Since the four charges are points charges, the equation for the field due to each individual charge is frequently written as
E=(kQ)/r^2 where k=9xx10^9(Nm^2)/C^2
Now, we must calculate the field at P that is due to each charge separately, and finally add these contributions together (as vectors).
Since P is at the centre of a rectangle 20 cm long by 10 cm high, the distance r from any charge to P is found by Pythagorus' theorem:
r^2 = (0.10)^2 + (0.05)^2 = 0.0125 m^2
where you will note I have changed the distance into metres, to agree with the units of k.

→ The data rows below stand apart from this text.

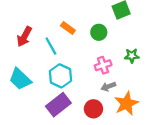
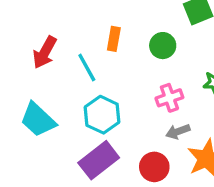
orange rectangle: (68, 28) -> (114, 39), turned 64

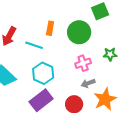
green circle: (163, 46) -> (79, 32), size x1.5
cyan line: (87, 67) -> (34, 45), turned -42

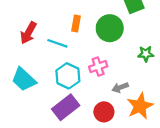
pink cross: (83, 63) -> (98, 67), moved

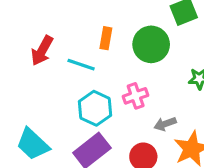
cyan trapezoid: (24, 79) -> (33, 144), moved

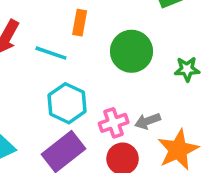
green circle: (151, 44) -> (131, 51), moved
pink cross: (136, 96) -> (114, 123), moved

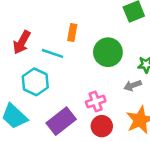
cyan hexagon: (67, 103) -> (35, 82), moved
gray arrow: (148, 121) -> (133, 85), moved

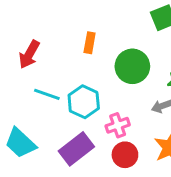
cyan line: (53, 53) -> (47, 94), moved
cyan hexagon: (35, 82) -> (84, 102), moved

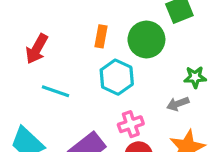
green circle: (132, 66) -> (146, 39), moved
cyan hexagon: (84, 102) -> (117, 77), moved

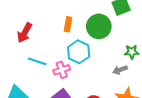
pink cross: (131, 124) -> (62, 70), moved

Since r^2 is the quantity we need, I shall not bother to find r itself!
Since Q_1 and Q_3 are equal, we can find the field due to these in a single calculation.
E=(kQ)/r^2=((9xx10^9)(20xx10^(-6)))/0.0125 = 1.44xx10^7 N/C
The y-components of these field vectors cancel (E_(1y) = -E_(2y)), and the x-component for both these fields is
E_x=Ecos theta
So, how to find theta? Basic geometry tells us that the angle of E_1 is one that would have a tangent equal to 5-:10 (the same measures we used to find r^2 above).
So, theta=tan^(-1)(5/10) = 26.6° and costheta = 0.894
Therefore, both E_(1x) and E-(2x) are given by
E_x=1.44xx10^7 (0.894) = 1.29xx10^7 N/C in the positive x-direction (away from the positive charge).
and the total field due to Q_1 and Q_3 is 2.58xx10^7 N/C
As similar series of calculations to find E_2 and E_4 will yield the result the both E_2 and E_4 are equal in magnitude to 2.58xx10^7 N/C (because the distances and angles are the same as for E_1 and E_3 but the charges are twice as large.
So, the total E_2+E_4 will equal 5.16xx10^7 N/C and will also point in the positive x-direction (toward the negative charge).
Thus, the overall field is
E_1+E_2+E_3+E_4 = 7.74xx10^7 N/C in the positive x-direction.